→ Problem details
Print the entries exactly as they appear, and omit any images.

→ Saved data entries

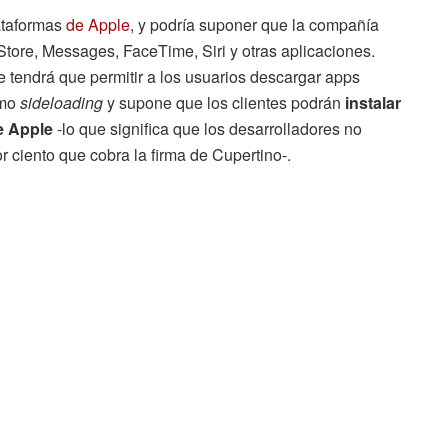
lataformas
de Apple
, y podría suponer que la compañía
tore, Messages, FaceTime, Siri y otras aplicaciones.
tendrá que permitir a los usuarios descargar apps
omo
sideloading
y supone que los clientes podrán
instalar
de Apple
-lo que significa que los desarrolladores no
r ciento que cobra la firma de Cupertino-.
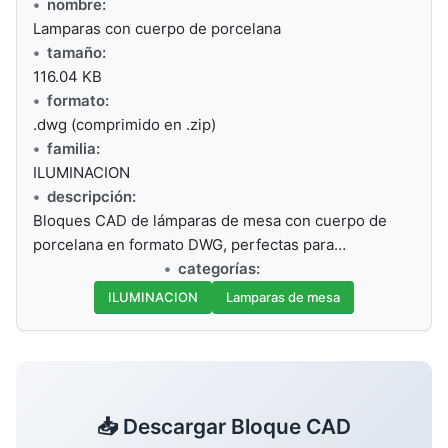
nombre:
Lamparas con cuerpo de porcelana
tamaño:
116.04 KB
formato:
.dwg (comprimido en .zip)
familia:
ILUMINACION
descripción:
Bloques CAD de lámparas de mesa con cuerpo de
porcelana en formato DWG, perfectas para…
categorías:
ILUMINACION
Lamparas de mesa
📥 Descargar Bloque CAD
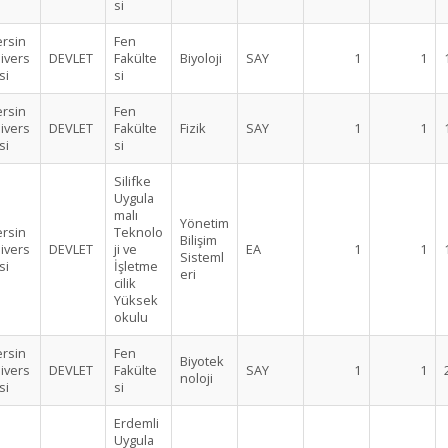
si
rsin
Fen
ivers
DEVLET
Fakülte
Biyoloji
SAY
1
1
si
si
rsin
Fen
ivers
DEVLET
Fakülte
Fizik
SAY
1
1
si
si
Silifke
Uygula
malı
Yönetim
rsin
Teknolo
Bilişim
ivers
DEVLET
ji ve
EA
1
1
Sisteml
si
İşletme
eri
cilik
Yüksek
okulu
rsin
Fen
Biyotek
ivers
DEVLET
Fakülte
SAY
1
1
noloji
si
si
Erdemli
Uygula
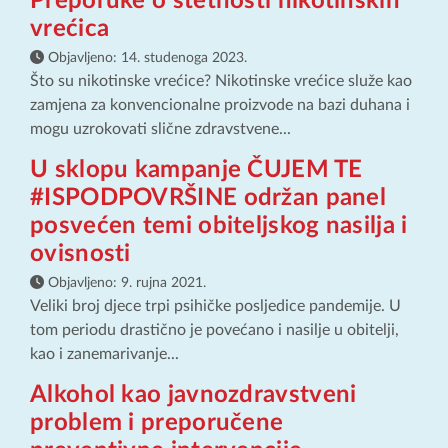
Preporuke o štetnosti nikotinskih
vrećica
Objavljeno:
14. studenoga 2023.
Što su nikotinske vrećice? Nikotinske vrećice služe kao
zamjena za konvencionalne proizvode na bazi duhana i
mogu uzrokovati slične zdravstvene...
U sklopu kampanje ČUJEM TE
#ISPODPOVRŠINE održan panel
posvećen temi obiteljskog nasilja i
ovisnosti
Objavljeno:
9. rujna 2021.
Veliki broj djece trpi psihičke posljedice pandemije. U
tom periodu drastično je povećano i nasilje u obitelji,
kao i zanemarivanje...
Alkohol kao javnozdravstveni
problem i preporučene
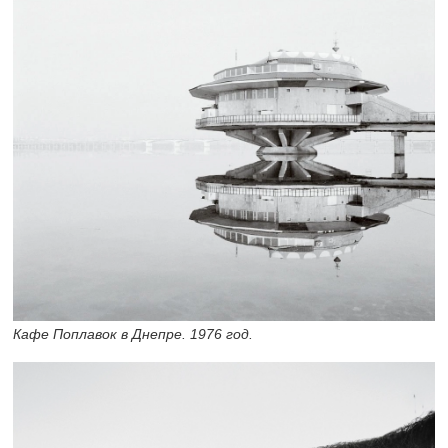
Кафе Поплавок в Днепре. 1976 год.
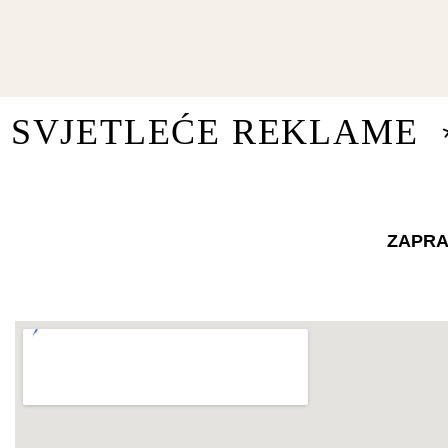
SVJETLEĆE REKLAME
ZAPRA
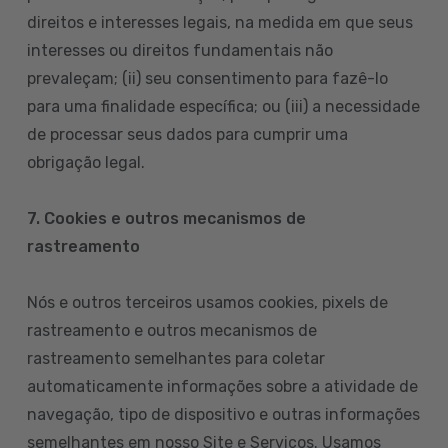
direitos e interesses legais, na medida em que seus
interesses ou direitos fundamentais não
prevaleçam; (ii) seu consentimento para fazê-lo
para uma finalidade específica; ou (iii) a necessidade
de processar seus dados para cumprir uma
obrigação legal.
7. Cookies e outros mecanismos de
rastreamento
Nós e outros terceiros usamos cookies, pixels de
rastreamento e outros mecanismos de
rastreamento semelhantes para coletar
automaticamente informações sobre a atividade de
navegação, tipo de dispositivo e outras informações
semelhantes em nosso Site e Serviços. Usamos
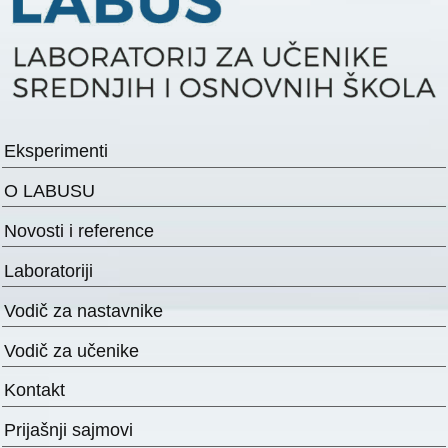
Eksperimenti
O LABUSU
Novosti i reference
Laboratoriji
Vodič za nastavnike
Vodič za učenike
Kontakt
Prijašnji sajmovi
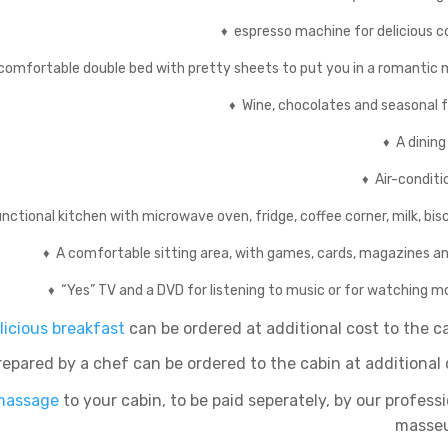
espresso machine for delicious c
♦
 comfortable double bed with pretty sheets to put you in a
romantic 
Wine, chocolates and seasonal f
♦
A dining
♦
Air-conditi
♦
nctional kitchen with microwave oven, fridge, coffee
corner, milk, bis
A comfortable sitting area, with games, cards, magazines a
♦
“Yes” TV and a DVD for listening to music or for watching m
♦
licious breakfast
can be ordered at additional cost to the ca
repared by a chef can be ordered to the cabin at additional 
 massage
to your cabin, to be paid
seperately, by our profess
masse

→ Answer space
lataformas
de Apple
, y podría suponer que la compañía
tore, Messages, FaceTime, Siri y otras aplicaciones.
tendrá que permitir a los usuarios descargar apps
omo
sideloading
y supone que los clientes podrán
instalar
de Apple
-lo que significa que los desarrolladores no
r ciento que cobra la firma de Cupertino-.
nombre:
Lamparas con cuerpo de porcelana
tamaño:
116.04 KB
formato:
.dwg (comprimido en .zip)
familia:
ILUMINACION
descripción:
Bloques CAD de lámparas de mesa con cuerpo de
porcelana en formato DWG, perfectas para…
categorías:
ILUMINACION
Lamparas de mesa
📥 Descargar Bloque CAD
si
rsin
Fen
ivers
DEVLET
Fakülte
Biyoloji
SAY
1
1
si
si
rsin
Fen
ivers
DEVLET
Fakülte
Fizik
SAY
1
1
si
si
Silifke
Uygula
malı
Yönetim
rsin
Teknolo
Bilişim
ivers
DEVLET
ji ve
EA
1
1
Sisteml
si
İşletme
eri
cilik
Yüksek
okulu
rsin
Fen
Biyotek
ivers
DEVLET
Fakülte
SAY
1
1
noloji
si
si
Erdemli
Uygula
Preporuke o štetnosti nikotinskih
vrećica
Objavljeno:
14. studenoga 2023.
Što su nikotinske vrećice? Nikotinske vrećice služe kao
zamjena za konvencionalne proizvode na bazi duhana i
mogu uzrokovati slične zdravstvene...
U sklopu kampanje ČUJEM TE
#ISPODPOVRŠINE održan panel
posvećen temi obiteljskog nasilja i
ovisnosti
Objavljeno:
9. rujna 2021.
Veliki broj djece trpi psihičke posljedice pandemije. U
tom periodu drastično je povećano i nasilje u obitelji,
kao i zanemarivanje...
Alkohol kao javnozdravstveni
problem i preporučene
Кафе Поплавок в Днепре. 1976 год.
SVJETLEĆE REKLAME
ZAPRA
direitos e interesses legais, na medida em que seus
interesses ou direitos fundamentais não
prevaleçam; (ii) seu consentimento para fazê-lo
para uma finalidade específica; ou (iii) a necessidade
de processar seus dados para cumprir uma
obrigação legal.
7. Cookies e outros mecanismos de
rastreamento
Nós e outros terceiros usamos cookies, pixels de
rastreamento e outros mecanismos de
rastreamento semelhantes para coletar
automaticamente informações sobre a atividade de
navegação, tipo de dispositivo e outras informações
semelhantes em nosso Site e Serviços. Usamos
Eksperimenti
O LABUSU
Novosti i reference
Laboratoriji
Vodič za nastavnike
Vodič za učenike
Kontakt
Prijašnji sajmovi
espresso machine for delicious c
♦
 comfortable double bed with pretty sheets to put you in a
romantic 
Wine, chocolates and seasonal f
♦
A dining
♦
Air-conditi
♦
nctional kitchen with microwave oven, fridge, coffee
corner, milk, bis
A comfortable sitting area, with games, cards, magazines a
♦
“Yes” TV and a DVD for listening to music or for watching m
♦
licious breakfast
can be ordered at additional cost to the ca
repared by a chef can be ordered to the cabin at additional 
 massage
to your cabin, to be paid
seperately, by our profess
masse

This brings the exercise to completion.